Da sinistra Tommaso Gaetani, lo chef Massimo Garofoli, l’assessore Pierpaolo Borroni, Lucia Valentini, Primo Recchioni e Walter Gaetani
di Laura Boccanera (foto di Federico De Marco)
E’ nato come sintesi di un baratto, l’incontro fra il mare e la campagna, quando le mogli dei pescatori portavano nell’entroterra i prodotti ittici, della pesca e in cambio ricevevano mais, patate e bietole. Oggi lo “pulendò ‘ngo li furbi, l’abbiti e le patate” è un marchio registrato.
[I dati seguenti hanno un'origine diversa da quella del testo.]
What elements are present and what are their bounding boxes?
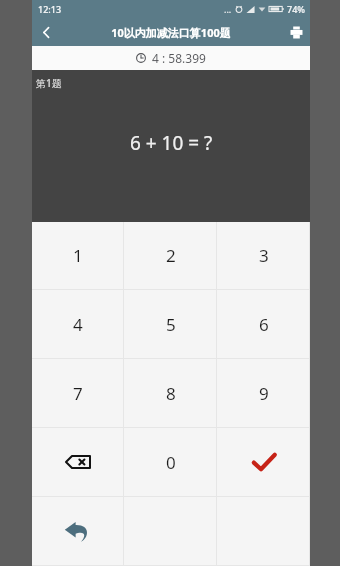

Lo ha fatto Primo Recchioni, che da custode del dialetto con l’Accademia Primo Dialetto, ora volge la stessa attenzione per la salvaguardia e la trasmissione della lingua civitanovese ad una ricetta che è uscita quasi del tutto dalle case dei civitanovesi, ma che da sola sa raccontare il passato di questa città, unendo gusto e autenticità. Declinata in vari modi, il polentone con i polipi (i furbi in dialetto), le bietole (abbiti) e le patate, la ricetta è oggi un protocollo che ha l’ambizione di essere replicato nei ristoranti di Civitanova. Il primo passo, con la registrazione del marchio è fatto. Questa mattina a bordo del peschereccio Taomà di Walter e Tommaso Gaetani Primo Recchioni, assieme allo chef Massimo Garofoli ha fatto assaporare la vera essenza di questo piatto che necessita di una lunga lavorazione.
«Oggi siamo circondati da sushi, sashimi, kebab e street food e abbiamo perso la nostra storia – dice Primo Recchioni – e così come ci impegniamo per la promulgazione e trasmissione ai posteri dei vecchi modi di dire e delle parole del dialetto abbiamo voluto compiere la stessa operazione con uno dei piatti più autoctoni della nostra tradizione, lo pulendò ‘ngo li furbi. Abbiamo riunito in un protocollo di lavorazione e sbattitura dell'”eledone cirrosa” e in una ricetta condivisa dagli chef che hanno partecipato a questa operazione le operazioni per salvaguardare l’autentico polentone e abbiamo registrato il marchio. Ed è un progetto a disposizione di tutti coloro che vorranno sposarlo, dall’amministrazione comunale, fino ai ristoratori. L’ambizione è che nei vari ristoranti di Civitanova a rotazione, in determinati giorni della settimana il piatto entri nei menù». Tra i vari ristoratori che hanno sottoscritto ed elaborato la ricetta “madre” Massimo Garofoli del ristorante Mescola che ha cucinato a bordo “li furbi”, Isabella Orso per il ristorante Orso, Andrea De Carolis del Sandwich time e Massimo Paolucci del Take Away. «Sono felicissimo di questa iniziativa – ha commentato l’assessore al commercio Pierpaolo Borroni – farò in modo che i ristoratori collaborino e che questo piatto torni nei locali e diventi anche un motivo di vanto e di autenticità». All’iniziativa hanno collaborato anche le aziende oleificio Valentini, azienda agricola La Monacesca e Mulino Marzetti.